Tao Ziyu, Mao Yan, Hu Yifang, Tang Xinfang, Wang Jimei, Zeng Ni, Bao Yunlei, Luo Fei, Wu Chuyan, Jiang Feng
Department of Ultrasound, Obstetrics and Gynecology Hospital of Fudan University, Shanghai, China.
Department of Pediatrics, The First Affiliated Hospital of Nanjing Medical University, Nanjing, China.
Front Physiol. 2023 Jan 9;13:1084650. doi: 10.3389/fphys.2022.1084650. eCollection 2022.
Bronchopulmonary dysplasia (BPD) is a life-threatening lung illness that affects premature infants and has a high incidence and mortality. Using interpretable machine learning, we aimed to investigate the involvement of endoplasmic reticulum (ER) stress-related genes (ERSGs) in BPD patients. We evaluated the expression profiles of endoplasmic reticulum stress-related genes and immune features in bronchopulmonary dysplasia using the GSE32472 dataset. The endoplasmic reticulum stress-related gene-based molecular clusters and associated immune cell infiltration were studied using 62 bronchopulmonary dysplasia samples. Cluster-specific differentially expressed genes (DEGs) were identified utilizing the WGCNA technique. The optimum machine model was applied after comparing its performance with that of the generalized linear model, the extreme Gradient Boosting, the support vector machine (SVM) model, and the random forest model. Validation of the prediction efficiency was done by the use of a calibration curve, nomogram, decision curve analysis, and an external data set. The bronchopulmonary dysplasia samples were compared to the control samples, and the dysregulated endoplasmic reticulum stress-related genes and activated immunological responses were analyzed. In bronchopulmonary dysplasia, two distinct molecular clusters associated with endoplasmic reticulum stress were identified. The analysis of immune cell infiltration indicated a considerable difference in levels of immunity between the various clusters. As measured by residual and root mean square error, as well as the area under the curve, the support vector machine machine model showed the greatest discriminative capacity. In the end, an support vector machine model integrating five genes was developed, and its performance was shown to be excellent on an external validation dataset. The effectiveness in predicting bronchopulmonary dysplasia subtypes was further established by decision curves, calibration curves, and nomogram analyses. We developed a potential prediction model to assess the risk of endoplasmic reticulum stress subtypes and the clinical outcomes of bronchopulmonary dysplasia patients, and our work comprehensively revealed the complex association between endoplasmic reticulum stress and bronchopulmonary dysplasia.
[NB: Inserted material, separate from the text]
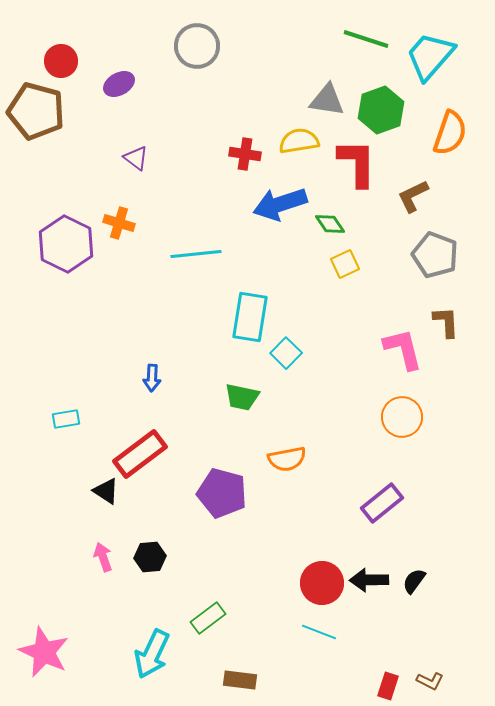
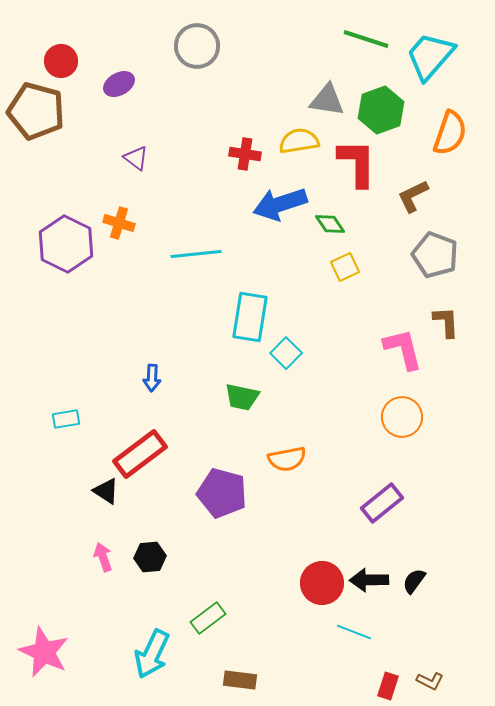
yellow square at (345, 264): moved 3 px down
cyan line at (319, 632): moved 35 px right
支气管肺发育不良(BPD)是一种危及生命的肺部疾病,影响早产儿,发病率和死亡率都很高。我们旨在通过可解释的机器学习方法,研究内质网(ER)应激相关基因(ERSGs)在BPD患者中的作用。我们使用GSE32472数据集评估了支气管肺发育不良中内质网应激相关基因的表达谱和免疫特征。利用62份支气管肺发育不良样本,研究了基于内质网应激相关基因的分子簇及相关免疫细胞浸润情况。运用WGCNA技术识别特定簇的差异表达基因(DEGs)。在将其性能与广义线性模型、极端梯度提升、支持向量机(SVM)模型和随机森林模型进行比较后,应用了最优机器学习模型。通过校准曲线、列线图、决策曲线分析和外部数据集对预测效率进行验证。将支气管肺发育不良样本与对照样本进行比较,分析失调的内质网应激相关基因和激活的免疫反应。在支气管肺发育不良中,识别出了两个与内质网应激相关的不同分子簇。免疫细胞浸润分析表明,不同簇之间的免疫水平存在显著差异。通过残差、均方根误差以及曲线下面积衡量,支持向量机模型显示出最大的判别能力。最后,开发了一个整合五个基因的支持向量机模型,其在外部验证数据集上表现出优异的性能。通过决策曲线、校准曲线和列线图分析进一步证实了该模型在预测支气管肺发育不良亚型方面的有效性。我们开发了一个潜在的预测模型,以评估内质网应激亚型的风险和支气管肺发育不良患者的临床结局,我们的工作全面揭示了内质网应激与支气管肺发育不良之间的复杂关联。